Marmont now joined Soult, Spencer joined Wellington, and the 19th of June the French armies entered Badajos. The allies were only a few miles off holding both sides of the Caya, a small river flowing between Elvas and Campo Mayor into the Guadiana: yet their disposition was so skilfully concealed by undulating ground and woods, that on the 23rd the French marshals were forced to send out two exploring bodies of cavalry to obtain information. One column cut off a squadron of the 11th Light Dragoons, and the 2nd German Hussars escaped it with difficulty; the other column was checked by the heavy dragoons and Madden’s Portuguese cavalry with a sharp skirmish, in which happened a single combat similar to that between Ariosto’s Rogero and Mandricardo. An English horseman, standing high in his stirrups with raised sword, encountered a French officer who pierced him under the arm; slowly the weapon was driven through his body, yet no shrinking motion could be observed; he seemed only to give more force to his descending weapon, which bit into the Frenchman’s brain and both fell dead together.

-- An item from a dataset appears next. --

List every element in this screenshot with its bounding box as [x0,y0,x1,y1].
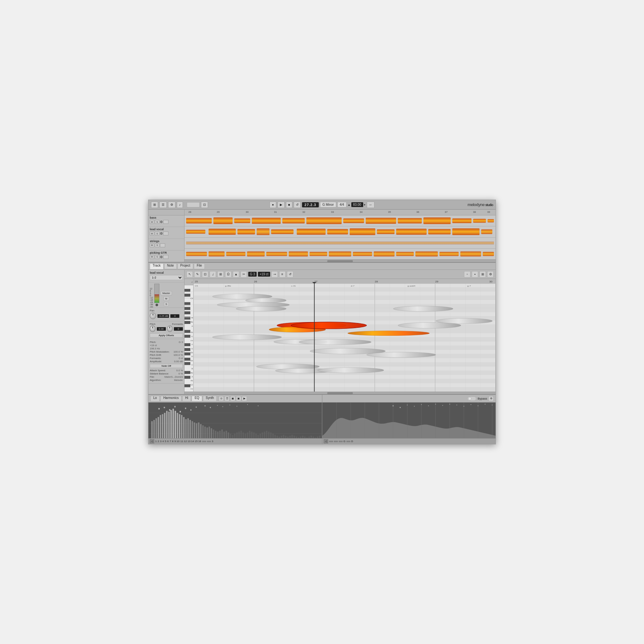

Soult and Marmont had above sixty thousand men in line, seven thousand being cavalry, with ninety guns. Wellington had only twenty-eight thousand sabres and bayonets, and the country, a cavalry one, furnished no position to compensate for inferior numbers: a battle gained would certainly have terminated the war. Yet the crisis passed without mischief, because Wellington so concealed his weakness, and outfaced his enemies with such audacity, such a blending of resolution and genius that the French marshals retired and separated without striking! The political and military difficulties supported and overcome by the English general at this period were indeed most extraordinary, and must be sought for in my History of the War, from which this work, treating only of combats, is extracted.